POLS NOTE: But…you just said that we couldn’t impeach President Trump because some Americans voted for him. 

Passion positively placed will provide our nation with the prosperity it has always been blessed with. 

POLS NOTE: Peter Piper picked a peck of pickled peppers. 

Partisan poison will prove devastating to our nation’s long-term prosperity.  We must not allow our fractures to destroy our national fabric, or partisanship to destroy our friendships.

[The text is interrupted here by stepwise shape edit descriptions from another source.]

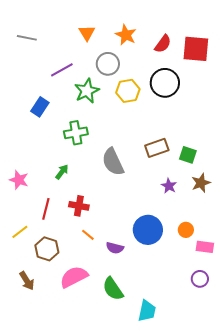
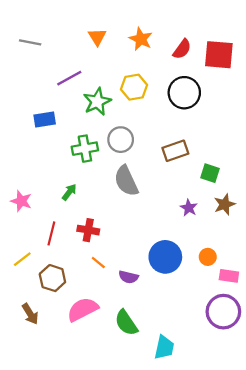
gray circle: (108, 64) -> (121, 140), moved
yellow hexagon: (128, 91) -> (134, 87), moved
blue rectangle: (40, 107) -> (45, 120), turned 48
brown rectangle: (157, 148) -> (175, 151), moved
purple circle: (200, 279) -> (223, 312), size x1.8

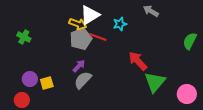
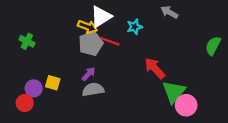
gray semicircle: (83, 80) -> (93, 90), turned 36
yellow square: (47, 83) -> (53, 83), moved, turned 32
pink circle: (187, 94) -> (186, 105), moved
red circle: (22, 100) -> (25, 103), moved

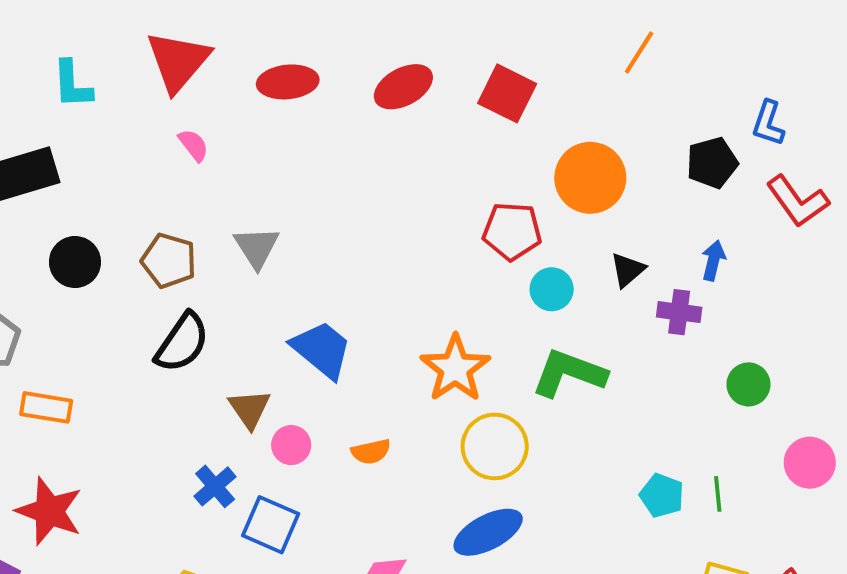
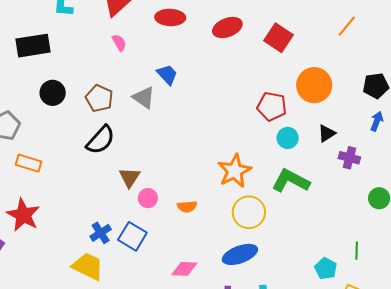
gray triangle: (257, 247) -> (144, 98), turned -30
blue arrow: (713, 260) -> (377, 121), moved
blue trapezoid: (322, 350) -> (167, 75), moved, size x0.7
blue cross: (215, 486) -> (101, 233), moved
cyan pentagon: (662, 496) -> (326, 269), moved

If we come together, we’ll succeed together, for surely we are bound together in this the great United States of America.

 

Comments

8 thoughts on “Cory Gardner’s Official Impeachment Remarks, Annotated

  1. We’re not sure what Gardner is talking about here when he says he “successfully sought” to make evidence, records and documents part of the record.

    What Cory is talking about is the vote for the rules which allowed the entire House impeachment record to be brought in as evidence.  "Republicans early Wednesday morning pushed through ground rules for President Trump’s impeachment trial on a party-line vote of 53 to 47."

  2. So, is it the “policy” of the Trump Administration to ask foreign countries to interfere in American elections?

    . . . It sure shit is now!

     

    PS.  My eyes had started to glaze over already even before I got to that point.  It was at that point, however, that I just couldn’t take any more of the lies and weaselly blargle.  I’m sure there’s more stuff after . . . 

  3. The GAO explicitly notes that the witholding of Ukraine aid served no policy purpose. Giuliani told the Ukrainians at one point that he was acting on behalf of Trump the private citizen, who was willing to execrise his official powers to personal benefit.

    Cory is full of that stuff so voluminous around cattle feed lots.